The Canadian pharmaceutical and cannabis company, Tilray Inc., is scheduled to publish its earnings report for the fiscal second quarter after market close on August 10th. The financial results are expected to be the market mover for its stock on Monday. Tilray listed on Nasdaq in July 2018. The company performed fairly upbeat in the first few months of going public, but have disappointed investors since late 2018.
In the fiscal first quarter, the Nanaimo-based company recorded a 126% increase in revenue on a year over year basis to $52.1 million and contracted its net loss by 16% versus the fourth quarter of 2019. Tilray reported 49 cents of loss per share in Q1 versus 44 cents expected that represents an 11.4% of negative surprise. In the past four quarters in a row, the company has missed earnings forecasts with a 51.31% of average negative surprise. According to 16 analysts of the pharmaceutical market, the Canadian firm is likely to conclude fiscal 2021 with loss. Tilray, as per these experts, will generate $13 million of positive profits in 2022. In other words, the company is expected to take about two more years before it breaks even.
Analysts’ forecast for Tilray’s Q2 financial results
For the fiscal second quarter, analysts are now anticipating Tilray to print $55.32 million of revenue that translates to a 20.5% increase as compared to the same quarter last year.
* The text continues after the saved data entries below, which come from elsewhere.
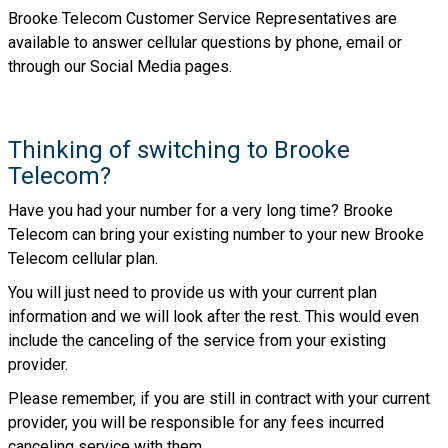
Brooke Telecom Customer Service Representatives are
available to answer cellular questions by phone, email or
through our Social Media pages.
Thinking of switching to Brooke
Telecom?
Have you had your number for a very long time? Brooke
Telecom can bring your existing number to your new Brooke
Telecom cellular plan.
You will just need to provide us with your current plan
information and we will look after the rest. This would even
include the canceling of the service from your existing
provider.
Please remember, if you are still in contract with your current
provider, you will be responsible for any fees incurred
canceling service with them.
In terms of loss per share, their estimate is capped at 27 cents that marks a 15.6% improvement versus the year-ago figure. Tilray produces cannabis for medical purposes in its home market and Europe. The company attributed its annualized growth in revenue in the fiscal first quarter to the acquisition of Manitoba Harvest for roughly $419 million in 2019. Manitoba Harvest is headquartered in Winnipeg and is a prominent producer of hemp and natural foods in Canada.
Tilray also said in its Q1 report that sales for cannabis grew sharply on the back of a 14.3% growth in revenue from hemp products and a 23% growth in adult-use. Tilray expects this trend to be evident as it reports its financial results for the fiscal second quarter on Monday. Earlier this year in May, Tilray announced a temporary shut down of High Park Gardens. The shutdown of its wholly-owned subsidiary, it added, will last for six weeks and was likely to result in $7.5 million of annualized net savings and slash ongoing capital expenditures significantly.
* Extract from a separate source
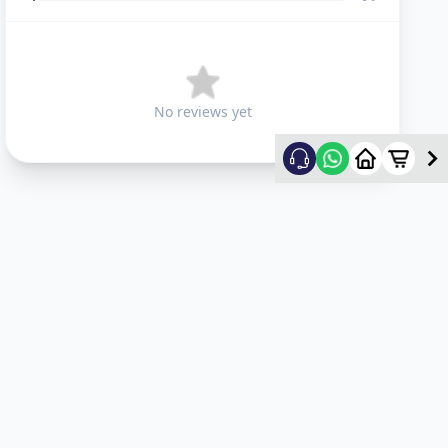
No reviews yet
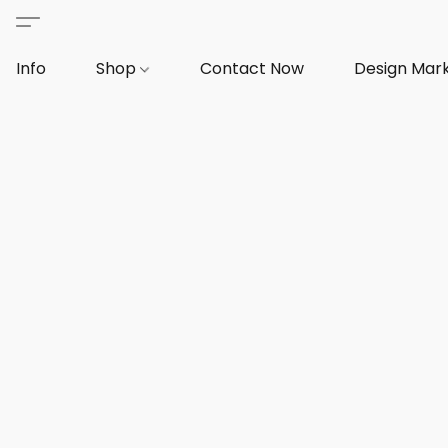
Info
Shop
Contact Now
Design Mar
Tilray’s performance in the stock market
At $7.49 per share, the Canadian pharmaceutical and cannabis company is currently about 55% down year to date in the stock market after recovering from an even lower $2.47 per share in March when the impact of COVID-19 was at its peak.The Coronavirus pandemic has so far infected a little under 20 million worldwide and caused more than 730,000 deaths. Tilray’s performance was broadly dovish in the stock market last year with an annual decline of roughly 80%. At the time of writing, it is valued at $931.47 million.